◆ **Task details**:
When you retype the entries, keep each one exact and leave out the pictures.

(Collected data)
::::
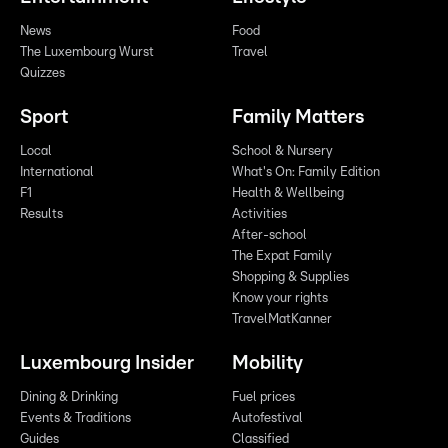
News
Food
The Luxembourg Wurst
Travel
Quizzes
Sport
Family Matters
Local
School & Nursery
International
What's On: Family Edition
F1
Health & Wellbeing
Results
Activities
After-school
The Expat Family
Shopping & Supplies
Know your rights
TravelMatKanner
Luxembourg Insider
Mobility
Dining & Drinking
Fuel prices
Events & Traditions
Autofestival
Guides
Classified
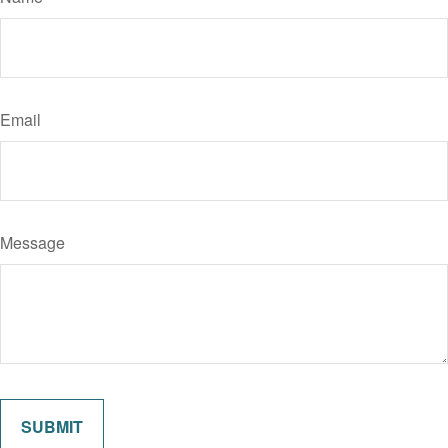
Email
Message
::::
◆ **Solution for this exercise**:
News
Food
The Luxembourg Wurst
Travel
Quizzes
Sport
Family Matters
Local
School & Nursery
International
What's On: Family Edition
F1
Health & Wellbeing
Results
Activities
After-school
The Expat Family
Shopping & Supplies
Know your rights
TravelMatKanner
Luxembourg Insider
Mobility
Dining & Drinking
Fuel prices
Events & Traditions
Autofestival
Guides
Classified
Email
Message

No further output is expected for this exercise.